Now compare your answer to sample questions addressing prognosis and prediction.
For individual 65 years and older (P), how does the use of an influenza vaccine (I) compared to not receiving the vaccine (C) influence the risk of developing pneumonia (O) during the flu season (T)?
Clinical Domain: Meaning
Questions in this domain address how one experiences a phenomenon.
Use the Meaning template to formulate a focused, answerable question addressing meaning.How do ____________________(P), with ____________________ (I) compared to ______________(C) perceive _____________________(O) during ___________(T)?
Now compare your answer to a sample question addressing prognosis.
Do women completing a 28-day treatment program for opioid addiction( P), with regular participation in a 12-step problem (I) compared to those with no participation (C) perceive self-efficacy (O) during the first 8-10 weeks of sobriety (T)?
Although writing clear and concise questions may be the most fundamental step of evidence-based practice, it is not always easy to put practice problems into the format of a focused, searchable question. Using these PICOT templates focuses the question and helps to identify and narrow search terms, making the search for relevant evidence less time-consuming and more productive.
Searching for Evidence
After you have a one-sentence practice question (PICOT format), the search for evidence begins with the following steps.
Identify the searchable keywords contained in your practice question and list them on the Questionnaire Development Tool (located in Appendix B of Johns Hopkins Nursing Evidence-Based Practice).

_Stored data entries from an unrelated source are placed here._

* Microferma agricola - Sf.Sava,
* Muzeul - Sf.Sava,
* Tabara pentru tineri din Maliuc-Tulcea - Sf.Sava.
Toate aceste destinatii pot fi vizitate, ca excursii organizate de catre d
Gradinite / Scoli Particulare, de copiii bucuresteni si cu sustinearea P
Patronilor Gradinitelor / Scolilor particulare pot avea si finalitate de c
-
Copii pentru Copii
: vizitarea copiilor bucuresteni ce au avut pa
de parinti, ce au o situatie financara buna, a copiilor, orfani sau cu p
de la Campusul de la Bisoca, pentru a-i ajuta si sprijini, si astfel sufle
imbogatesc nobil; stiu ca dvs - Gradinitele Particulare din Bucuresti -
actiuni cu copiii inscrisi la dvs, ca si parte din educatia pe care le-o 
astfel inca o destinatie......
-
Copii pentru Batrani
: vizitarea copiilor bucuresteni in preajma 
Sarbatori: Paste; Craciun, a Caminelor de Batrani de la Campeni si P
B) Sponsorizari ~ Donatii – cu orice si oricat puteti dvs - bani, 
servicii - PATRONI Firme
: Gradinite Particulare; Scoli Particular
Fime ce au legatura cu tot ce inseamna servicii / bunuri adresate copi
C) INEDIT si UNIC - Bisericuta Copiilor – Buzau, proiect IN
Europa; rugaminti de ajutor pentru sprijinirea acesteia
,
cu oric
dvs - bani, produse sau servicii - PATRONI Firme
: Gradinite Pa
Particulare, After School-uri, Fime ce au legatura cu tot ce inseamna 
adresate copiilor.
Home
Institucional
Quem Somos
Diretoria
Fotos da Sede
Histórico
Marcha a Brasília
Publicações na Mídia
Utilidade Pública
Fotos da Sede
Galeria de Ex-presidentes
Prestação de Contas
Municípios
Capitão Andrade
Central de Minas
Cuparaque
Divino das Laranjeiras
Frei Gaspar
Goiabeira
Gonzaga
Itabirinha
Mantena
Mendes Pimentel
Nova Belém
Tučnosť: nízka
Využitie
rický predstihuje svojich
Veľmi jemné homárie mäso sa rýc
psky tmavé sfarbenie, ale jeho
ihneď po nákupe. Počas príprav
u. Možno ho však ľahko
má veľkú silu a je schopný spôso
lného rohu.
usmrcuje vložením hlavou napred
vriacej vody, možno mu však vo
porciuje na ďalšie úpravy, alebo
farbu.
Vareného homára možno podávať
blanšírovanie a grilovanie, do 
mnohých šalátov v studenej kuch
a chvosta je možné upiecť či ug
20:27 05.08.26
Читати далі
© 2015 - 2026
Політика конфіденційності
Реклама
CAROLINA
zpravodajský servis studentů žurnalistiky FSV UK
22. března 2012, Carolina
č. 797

Identify the types of information needed to best answer the question and list the sources where such information can be found. What scientific search engines will you utilize to begin your search?
Develop the search strategy.
Evaluate search results relevant to the practice question.
Revise the search strategy as needed. Keep in mind that this is an iterative process. You will continue this search for evidence throughout the design phase of your practice change project.
Record your search strategy specifics, including search terms used, limits placed on the search, and years searched on the Question Development Tool and save the results.